The total displacement formed from the acceleration signal since the acceleration signal exceeded the predetermined starting value and the number of times the jerk of the acceleration signal exceeded the threshold value from when the acceleration signal exceeded the predetermined starting value was added. The impact severity identification device according to claim 1, wherein the impact severity is continuously identified based on the number. 4. An impact severity identification circuit comprising: a time period from when the acceleration signal exceeds a start value to a time when the jerk of the acceleration signal exceeds a threshold until an identification signal is generated and output; 2. The impact severity identification device according to claim 1, wherein the impact severity is identified by a displacement formed from the acceleration signal. 5. When the impact severity identification circuit identifies that the impact is a severe impact due to the displacement of the acceleration signal during a predetermined period, the impact severity identification circuit identifies the impact at the output port. The impact severity identification device according to claim 1, which outputs a signal. 6. A memory for storing a plurality of fuzzy rules; and a fuzzy control unit electrically connected to the acceleration detector through an analog / digital converter for converting an acceleration signal into an identification signal according to the plurality of fuzzy rules.

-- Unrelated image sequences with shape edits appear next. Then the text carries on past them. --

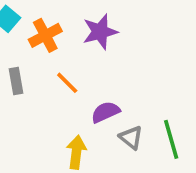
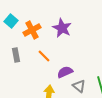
purple star: (100, 32) -> (62, 28), turned -30

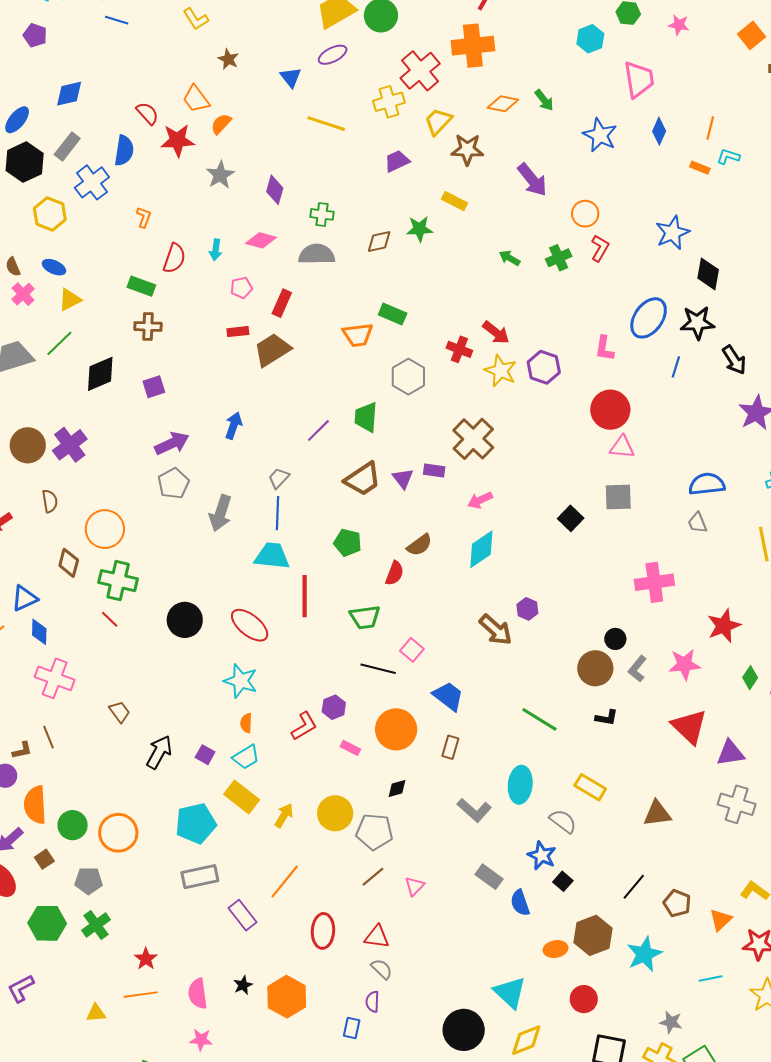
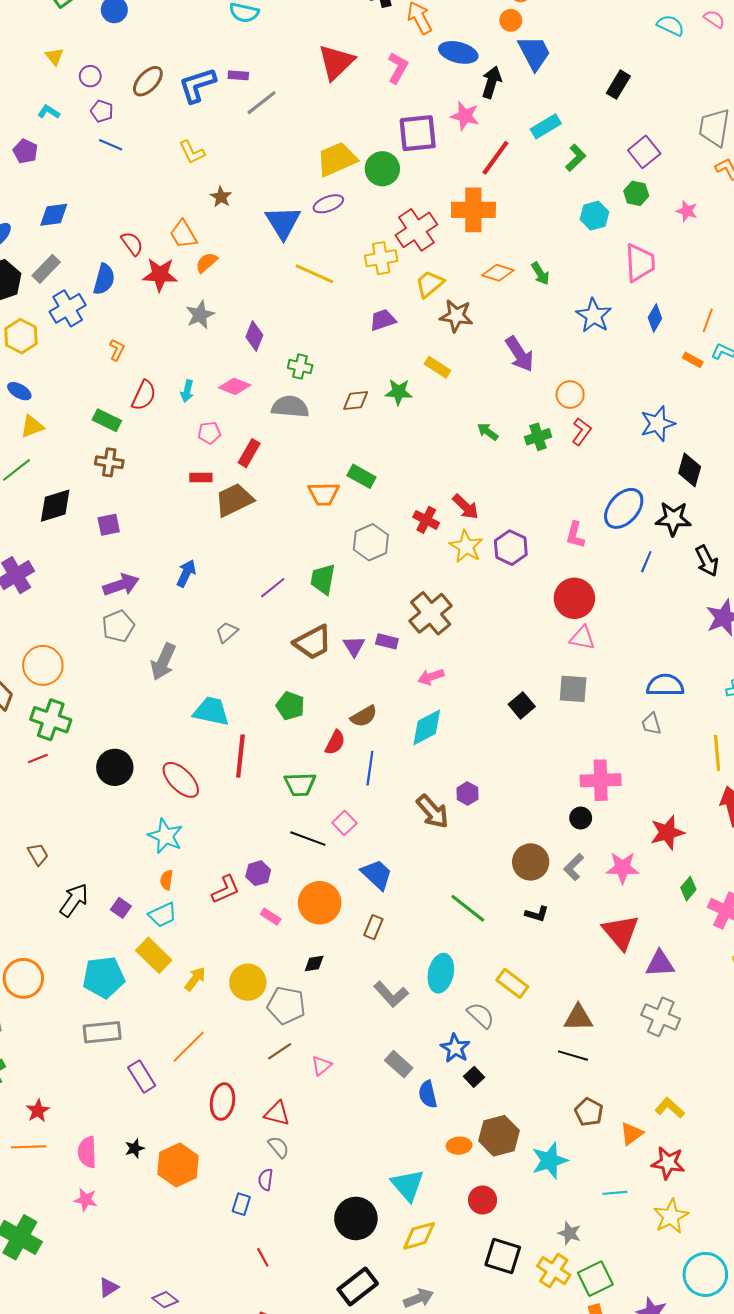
blue triangle: (291, 77) -> (283, 222), size x1.6
blue line: (278, 513) -> (370, 768), moved
red line: (110, 619) -> (38, 758), turned -72
black circle: (615, 639) -> (581, 818), moved
black line: (634, 887) -> (573, 1056), moved, turned 60

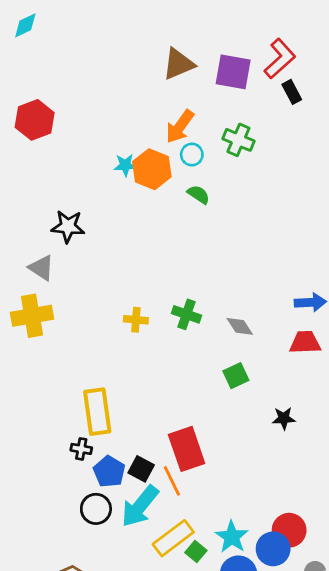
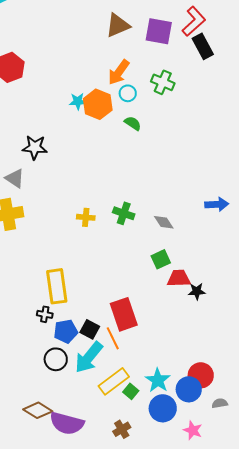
black rectangle: (292, 92) -> (203, 46), size x1.4
red trapezoid: (305, 342) -> (179, 278), moved
blue pentagon: (109, 472) -> (66, 331), turned 30

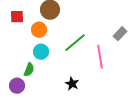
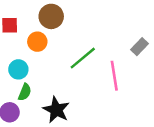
cyan circle: (41, 52) -> (18, 69), moved
black star: (72, 84) -> (56, 110), moved, size x1.5

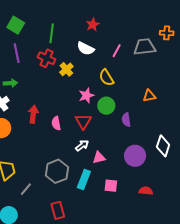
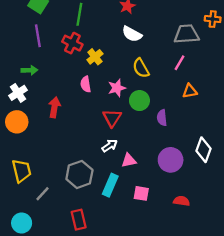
white semicircle: (86, 49) -> (132, 34), moved
pink line: (117, 51) -> (179, 63), moved
pink semicircle: (56, 123) -> (86, 84), moved

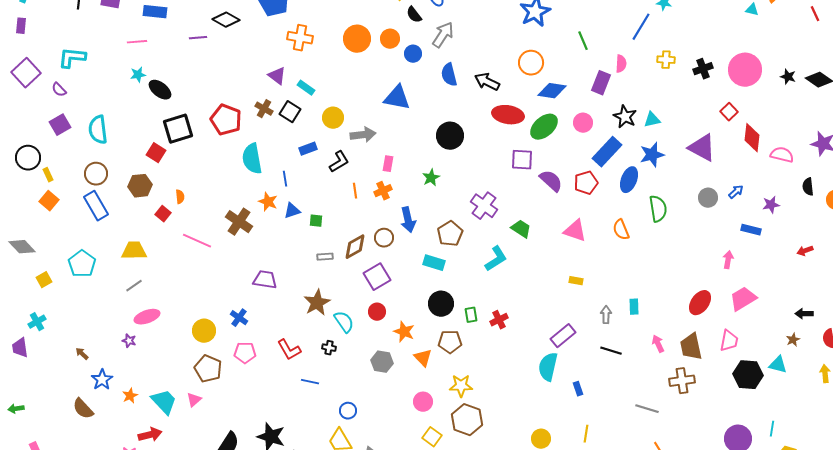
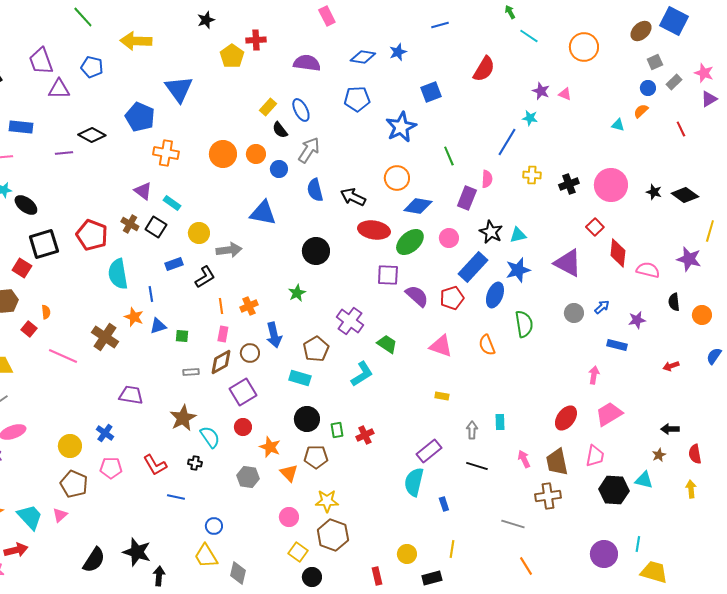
pink rectangle: (388, 164) -> (223, 334), moved

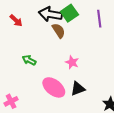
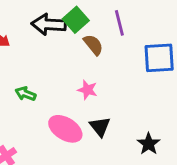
brown semicircle: (59, 31) -> (93, 45), moved
black triangle: (78, 89) -> (100, 127), turned -42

The impact severity identification device according to claim 1, comprising: 7. The acceleration signal generated by the acceleration detector causes the fuzzy control unit to generate a first displacement fuzzy input variable representing a displacement formed from the acceleration signal during a predetermined period, and to cause the acceleration signal to exceed a starting value. A second displacement fuzzy input variable representing the total displacement since the start, a time interval fuzzy input variable representing a period from the time when the acceleration signal exceeds the starting value to the time when the jerk of the acceleration signal exceeds the threshold value,
After the acceleration signal exceeds the starting value, an accumulative number of fuzzy input variables representing the number of times the jerk of the acceleration signal exceeds the threshold is generated, and the fuzzy control unit generates a first displacement fuzzy input variable and a second And the displacement fuzzy input variable of
A time interval fuzzy input variable and an accumulated number of fuzzy input variables are converted into an impact severity fuzzy output variable by a plurality of fuzzy rules, and the fuzzy control unit converts the impact severity fuzzy output variable into an identification signal. 6
The impact severity identification device as described.